A slightly different perspective that doesn't really answer the question at hand but may offer a different way of looking at it:
I'm in a strange position: I'm naturally right-handed, but when I was a baby, the nerve in my right arm was damaged. Ever since, my right hand has been slower and weaker than my left. I write with my right hand (fine motor skills) but open jars and throw balls with my left (gross motor skills); since I'm actually right-handed, and my left hand SHOULD be weaker than my right, this has given me the appearance of unusual clumsiness and lack of strength. With instruments, I've always played right-handed. The one real problem with this is that in most instruments I play, it's the right hand that needs to be the quickest and strongest one. On an instrument such as the flute on which both hands have to do approximately the same amount of work, I'm held back by both the fact that my right hand is a little slow and the fact that my left hand is not dominant. On the ukulele and other stringed instruments, as well as the piano and the accordion, I sometimes feel as if I am pushing my right hand through mollasses. The type of picking I do (with all four fingers at once) gives me the illusion of the sort of speed I am otherwise physically incapable of attaining. However, I am also hyper-aware that my left hand has its own job to do, and that requires speed and dexterity as well, a fact that becomes apparent when I play plectrum instruments such as the mandolin. The left hand's job, on stringed instruments, is often more fiddly than the right's. In other words, when I play stringed instruments, my natural inclinations are reversed; I use my right hand and arm for the job that involves strength and speed and my left for the job that involves manual dexterity.
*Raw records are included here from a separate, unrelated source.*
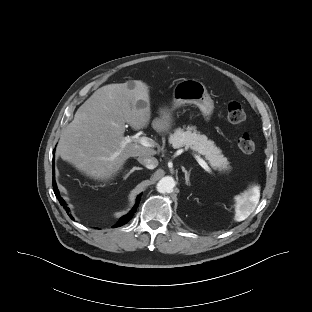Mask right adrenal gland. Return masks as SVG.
<instances>
[{
    "label": "right adrenal gland",
    "mask_w": 312,
    "mask_h": 312,
    "mask_svg": "<svg viewBox=\"0 0 312 312\" xmlns=\"http://www.w3.org/2000/svg\"><path fill=\"white\" fill-rule=\"evenodd\" d=\"M143 168L141 167H136L134 166L132 169H130L127 174L124 175L123 179L126 180L134 171L136 170H142Z\"/></svg>",
    "instance_id": "1"
}]
</instances>
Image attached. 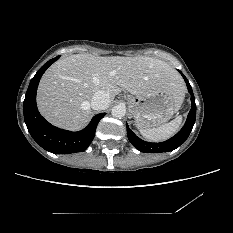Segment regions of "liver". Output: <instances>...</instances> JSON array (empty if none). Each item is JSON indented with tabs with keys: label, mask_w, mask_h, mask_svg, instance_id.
<instances>
[{
	"label": "liver",
	"mask_w": 233,
	"mask_h": 233,
	"mask_svg": "<svg viewBox=\"0 0 233 233\" xmlns=\"http://www.w3.org/2000/svg\"><path fill=\"white\" fill-rule=\"evenodd\" d=\"M122 89L133 95L166 89L179 104L185 94L181 76L162 60L75 54L58 60L44 73L37 91V105L53 125L80 130L91 117L90 101L94 93L104 91L112 102Z\"/></svg>",
	"instance_id": "1"
}]
</instances>
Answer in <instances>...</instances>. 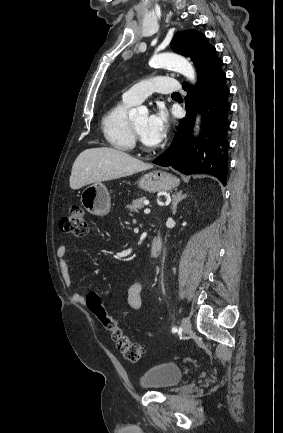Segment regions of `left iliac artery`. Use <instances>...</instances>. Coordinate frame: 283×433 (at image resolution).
<instances>
[{
    "label": "left iliac artery",
    "mask_w": 283,
    "mask_h": 433,
    "mask_svg": "<svg viewBox=\"0 0 283 433\" xmlns=\"http://www.w3.org/2000/svg\"><path fill=\"white\" fill-rule=\"evenodd\" d=\"M176 331H177V328L173 327L172 332H176Z\"/></svg>",
    "instance_id": "obj_1"
}]
</instances>
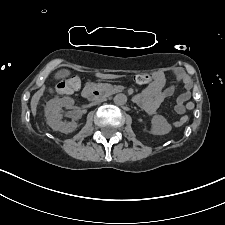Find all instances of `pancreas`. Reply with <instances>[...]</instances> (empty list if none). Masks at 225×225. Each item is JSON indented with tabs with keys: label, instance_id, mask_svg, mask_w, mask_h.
<instances>
[{
	"label": "pancreas",
	"instance_id": "cf45deb5",
	"mask_svg": "<svg viewBox=\"0 0 225 225\" xmlns=\"http://www.w3.org/2000/svg\"><path fill=\"white\" fill-rule=\"evenodd\" d=\"M98 88L106 95H110L119 90L118 86H112L111 84H98Z\"/></svg>",
	"mask_w": 225,
	"mask_h": 225
}]
</instances>
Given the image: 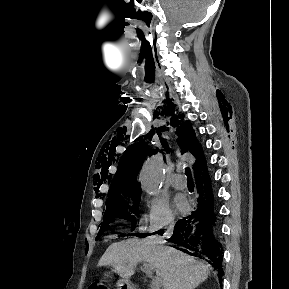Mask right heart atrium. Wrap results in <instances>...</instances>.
Here are the masks:
<instances>
[{
	"instance_id": "d8ad5b80",
	"label": "right heart atrium",
	"mask_w": 289,
	"mask_h": 289,
	"mask_svg": "<svg viewBox=\"0 0 289 289\" xmlns=\"http://www.w3.org/2000/svg\"><path fill=\"white\" fill-rule=\"evenodd\" d=\"M143 201L147 211L142 227L144 231L154 233L174 225L175 215L165 195H147Z\"/></svg>"
}]
</instances>
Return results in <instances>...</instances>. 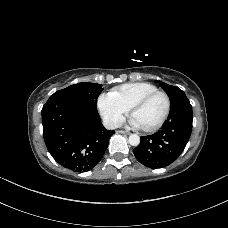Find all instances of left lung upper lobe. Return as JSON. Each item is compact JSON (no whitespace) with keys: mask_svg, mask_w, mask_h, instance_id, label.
Listing matches in <instances>:
<instances>
[{"mask_svg":"<svg viewBox=\"0 0 228 228\" xmlns=\"http://www.w3.org/2000/svg\"><path fill=\"white\" fill-rule=\"evenodd\" d=\"M160 86L168 93L171 100V108L178 107L184 100H187L185 93L176 86L168 85L159 81Z\"/></svg>","mask_w":228,"mask_h":228,"instance_id":"obj_1","label":"left lung upper lobe"}]
</instances>
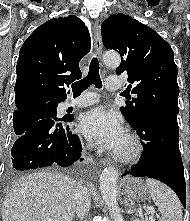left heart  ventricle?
<instances>
[{
  "label": "left heart ventricle",
  "mask_w": 190,
  "mask_h": 221,
  "mask_svg": "<svg viewBox=\"0 0 190 221\" xmlns=\"http://www.w3.org/2000/svg\"><path fill=\"white\" fill-rule=\"evenodd\" d=\"M130 149H131V143L126 137V135H124L120 143L113 149V151L124 154V153H128Z\"/></svg>",
  "instance_id": "obj_1"
}]
</instances>
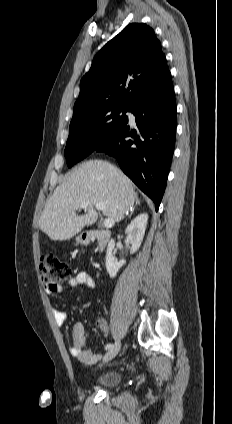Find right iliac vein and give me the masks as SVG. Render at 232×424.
Masks as SVG:
<instances>
[{"mask_svg": "<svg viewBox=\"0 0 232 424\" xmlns=\"http://www.w3.org/2000/svg\"><path fill=\"white\" fill-rule=\"evenodd\" d=\"M120 349H121V343L120 341H116L115 344L105 354L103 361L107 362L113 359L119 353Z\"/></svg>", "mask_w": 232, "mask_h": 424, "instance_id": "right-iliac-vein-1", "label": "right iliac vein"}]
</instances>
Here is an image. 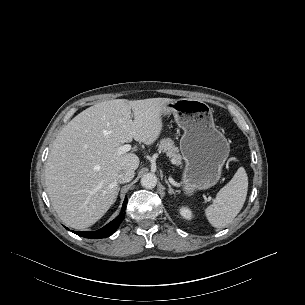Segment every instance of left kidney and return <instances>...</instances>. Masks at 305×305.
<instances>
[{
	"mask_svg": "<svg viewBox=\"0 0 305 305\" xmlns=\"http://www.w3.org/2000/svg\"><path fill=\"white\" fill-rule=\"evenodd\" d=\"M179 211L181 216H183L185 219L190 220L193 216L191 209L188 207L182 206Z\"/></svg>",
	"mask_w": 305,
	"mask_h": 305,
	"instance_id": "1",
	"label": "left kidney"
}]
</instances>
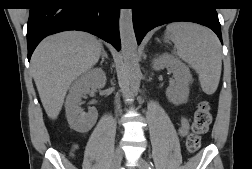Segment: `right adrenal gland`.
Instances as JSON below:
<instances>
[{
	"label": "right adrenal gland",
	"mask_w": 252,
	"mask_h": 169,
	"mask_svg": "<svg viewBox=\"0 0 252 169\" xmlns=\"http://www.w3.org/2000/svg\"><path fill=\"white\" fill-rule=\"evenodd\" d=\"M108 54L107 52L105 51V49L103 48L102 49V54H101V61H100V65L102 66V64L104 63L105 59H108Z\"/></svg>",
	"instance_id": "obj_1"
}]
</instances>
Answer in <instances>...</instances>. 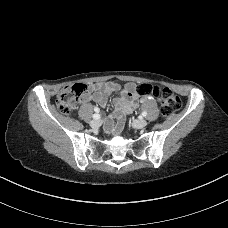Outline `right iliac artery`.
I'll use <instances>...</instances> for the list:
<instances>
[{
  "label": "right iliac artery",
  "mask_w": 228,
  "mask_h": 228,
  "mask_svg": "<svg viewBox=\"0 0 228 228\" xmlns=\"http://www.w3.org/2000/svg\"><path fill=\"white\" fill-rule=\"evenodd\" d=\"M98 111H99V109L96 108L95 109L96 114L93 115V119H99L100 118V115L98 114Z\"/></svg>",
  "instance_id": "obj_1"
}]
</instances>
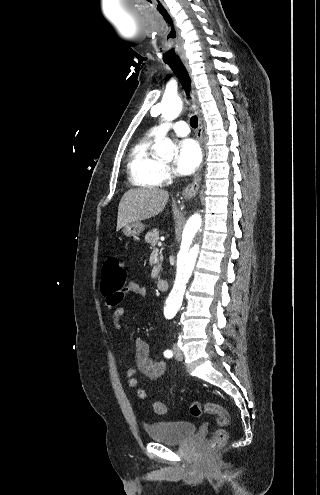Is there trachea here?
Here are the masks:
<instances>
[{"mask_svg": "<svg viewBox=\"0 0 320 495\" xmlns=\"http://www.w3.org/2000/svg\"><path fill=\"white\" fill-rule=\"evenodd\" d=\"M167 63L171 66V68L173 69V71L177 75V77L180 80L187 96H190L189 92H190L191 80H190V77L188 75V72H187L185 66L182 64V62L180 60H172V61H168ZM190 125L193 128H196L198 126L197 116L191 117Z\"/></svg>", "mask_w": 320, "mask_h": 495, "instance_id": "obj_1", "label": "trachea"}]
</instances>
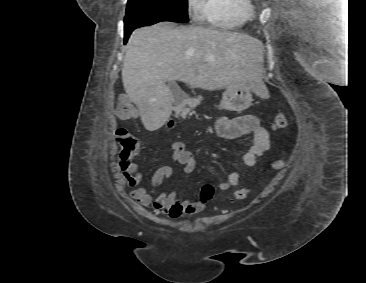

Long story short: with almost any instrument, both hands have a job to do. I do think that part of the reason I don't have a problem reversing the natural inclination of my hands when I play stringed instruments is that I see music as moving from left to right: on the page, up the piano keyboard, up the fretboard. Left is low, and right is high (the exception here is in wind instruments, in which right is low, and left is high). Even though my left hand is stronger, I couldn't use it to strum or pick because I would see that as backwards and get confused. Genuinely left-handed people may see music as running from right to left (I couldn't say), but considering the orientation not only of almost every stringed and keyed instrument but of music on the page, they may not. Maybe it depends on one's musical background; a lefty trained in piano and/or written music may be more inclined to succumb to the right-handed view of the musical world.
(These are just random thoughts. Please forgive any ignorance in the above.)